DATA FOR THIS TASK:
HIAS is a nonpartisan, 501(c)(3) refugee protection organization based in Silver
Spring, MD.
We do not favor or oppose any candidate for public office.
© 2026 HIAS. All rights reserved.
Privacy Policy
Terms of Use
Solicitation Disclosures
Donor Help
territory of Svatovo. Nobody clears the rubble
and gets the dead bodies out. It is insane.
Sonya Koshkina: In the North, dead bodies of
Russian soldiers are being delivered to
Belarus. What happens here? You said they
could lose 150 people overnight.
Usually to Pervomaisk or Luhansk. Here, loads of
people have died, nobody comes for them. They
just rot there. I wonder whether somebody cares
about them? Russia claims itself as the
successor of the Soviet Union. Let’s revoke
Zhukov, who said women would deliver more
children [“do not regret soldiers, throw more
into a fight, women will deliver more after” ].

==

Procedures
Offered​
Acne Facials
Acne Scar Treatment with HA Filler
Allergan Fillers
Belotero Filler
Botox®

...

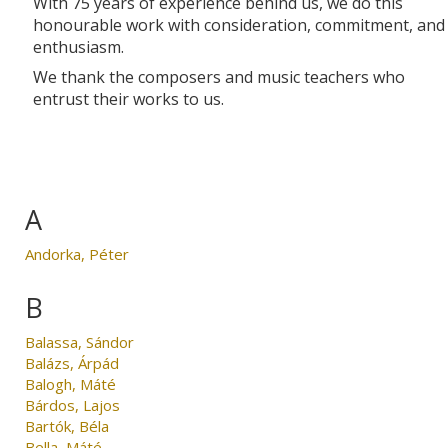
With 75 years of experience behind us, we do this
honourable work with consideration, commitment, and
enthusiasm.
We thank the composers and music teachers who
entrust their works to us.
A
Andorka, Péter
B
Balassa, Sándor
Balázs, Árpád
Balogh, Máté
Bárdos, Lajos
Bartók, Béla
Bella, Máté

TASK PROMPT:
What you return should be exactly the lines above, starting at the one with "HIAS is a nonpartisan, 501(c)(3)" and ending at the one with "Usually to Pervomaisk", and nothing else.

ANSWER SECTION:
HIAS is a nonpartisan, 501(c)(3) refugee protection organization based in Silver
Spring, MD.
We do not favor or oppose any candidate for public office.
© 2026 HIAS. All rights reserved.
Privacy Policy
Terms of Use
Solicitation Disclosures
Donor Help
territory of Svatovo. Nobody clears the rubble
and gets the dead bodies out. It is insane.
Sonya Koshkina: In the North, dead bodies of
Russian soldiers are being delivered to
Belarus. What happens here? You said they
could lose 150 people overnight.
Usually to Pervomaisk or Luhansk. Here, loads of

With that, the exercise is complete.